A veces, en días como hoy, dejo vagar la imaginación y me sumerjo en recuerdos. Son días flojos, que después de haber leído y escrito un poco, me dejan inquieto. Hoy busqué informaciones sobre viejos amigos y descubrí que uno había muerto. No sabía nada de él desde hacía muchos años. Encontré también a su hermano, que vive en otra ciudad y a tres de sus hermanas en un viaje en el pasado, que se pierde en el tiempo. Después vagué por las calles de mi infancia, buscando otros nombres, otros rostros, que me acercaran aún más a esos tiempos. Pero está todo tan lejos, que es mejor dejar atrás lo que una vez fue y no siguió siendo. Descubrí, además, que una de las hermanas era amiga de un amigo más reciente y me pregunté cómo y dónde se habrían conocido sin querer indagar en el pasado, porque a menudo es mejor no volver a enredarse demasiado en los recuerdos y volví a hojear las consolaciones de Seneca escritas en latín, la vieja lengua de los cementerios.

Llueve, además no se puede salir de casa. Todo está cerrado por la pandemia. Me regalé un libro de Stephen King, sobre la escritura, On writing se llama. Se trata de una autobiografía que describe su relación con la escritura y se lee con placer. Siempre me ha gustado leer autobiografías de todo tipo, pero, en particular, de escritores. Sí, autobiografías e historias de viajes. Géneros que son menos y menos frecuentes, pero que nos acercan a las personas y nos muestran aspectos que serían muy difíciles de descubrir. Esto también concierne a los viajes, pues a menudo lo narrado describe al escritor mismo más que al lugar.

Hay un aspecto que no podemos olvidar, la escritura es una reflexión retrospectiva o un volver atrás al origen de los recuerdos. La fantasía de Stephen King, en cierta medida, fue alimentada por una infancia solitaria y marcada por la enfermedad.
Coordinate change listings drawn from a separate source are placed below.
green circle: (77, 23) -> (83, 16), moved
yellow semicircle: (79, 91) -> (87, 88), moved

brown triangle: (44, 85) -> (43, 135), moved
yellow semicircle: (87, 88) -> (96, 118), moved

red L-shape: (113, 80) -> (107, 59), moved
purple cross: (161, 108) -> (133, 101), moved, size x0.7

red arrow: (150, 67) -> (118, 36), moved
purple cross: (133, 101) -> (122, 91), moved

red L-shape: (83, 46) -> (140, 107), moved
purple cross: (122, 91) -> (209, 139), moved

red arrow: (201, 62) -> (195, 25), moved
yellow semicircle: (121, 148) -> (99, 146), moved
Él y su hermano mayor tenían una madre que trabajaba y los dejaba en casa, cuidados por misteriosas niñeras, que cambiaban constantemente. Escribir es cultivar historias y, para hacerlo, tenemos que vivir el momento, recordar y dejarnos inundar de impresiones, que posteriormente aparecerán en los textos, como parte de ese monologo descriptivo que nutre la escritura. Las ideas sobre los temas, llegan por sí mismas y sin ser invitadas.

No se escribe solo por escribir, se escribe para ser o volver a ser, para alterar y redefinir la realidad, para encontrar otros caminos, para huir y llegar, abandonar y retomar lo que ha sido una herida, un don o un peso. Escribir no es simplemente recordar, sino reelaborar lo recordado, rediseñando la historia y el pasado. Es así que existen incontables versiones del pasado. Cada hecho es vivido y revivido en cientos de formas y no exclusivamente por personas distintas, sino que también por cada uno de nosotros mismos. La memoria cambia con cada versión de lo sucedido y recordar transforma retrospectivamente lo que hemos vivido.
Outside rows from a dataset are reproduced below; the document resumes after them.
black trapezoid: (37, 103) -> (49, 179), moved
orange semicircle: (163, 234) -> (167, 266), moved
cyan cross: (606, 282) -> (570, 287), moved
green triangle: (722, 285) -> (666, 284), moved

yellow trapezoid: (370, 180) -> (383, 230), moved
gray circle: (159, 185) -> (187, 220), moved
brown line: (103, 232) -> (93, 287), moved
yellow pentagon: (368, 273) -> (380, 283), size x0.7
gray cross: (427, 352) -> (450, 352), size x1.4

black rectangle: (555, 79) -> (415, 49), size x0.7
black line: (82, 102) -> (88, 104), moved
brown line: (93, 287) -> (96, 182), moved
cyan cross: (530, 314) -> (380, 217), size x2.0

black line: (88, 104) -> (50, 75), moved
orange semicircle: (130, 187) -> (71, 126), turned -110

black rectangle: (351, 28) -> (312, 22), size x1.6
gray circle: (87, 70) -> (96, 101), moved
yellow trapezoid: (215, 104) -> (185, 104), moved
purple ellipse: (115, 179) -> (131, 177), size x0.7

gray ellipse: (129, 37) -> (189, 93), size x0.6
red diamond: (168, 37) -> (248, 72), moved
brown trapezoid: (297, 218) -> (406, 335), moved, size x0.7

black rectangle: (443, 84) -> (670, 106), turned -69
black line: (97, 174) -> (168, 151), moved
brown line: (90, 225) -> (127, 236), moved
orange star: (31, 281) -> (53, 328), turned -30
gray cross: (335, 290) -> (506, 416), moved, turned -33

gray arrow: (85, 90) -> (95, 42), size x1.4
Los seres humanos estamos atrapados en nuestra propia narración y por este motivo, escribir es liberador. La realidad antes de dormir, no es la realidad de la vigilia y por eso los niños adoran las historias, que les contamos antes del sueño y es así también con los adultos. Si no fuera así, no existirían tantos libros, tantas películas, dramas y cuentos; todo esto se hace con el lenguaje, frases y palabras, evocando situaciones, sensaciones, sentimientos, paisajes y tiempos. Sí, esta es la verdad, nos rehacemos escribiendo, volviendo al pasado, a los recuerdos y cambiando todo para que la historia sea un buen cuento.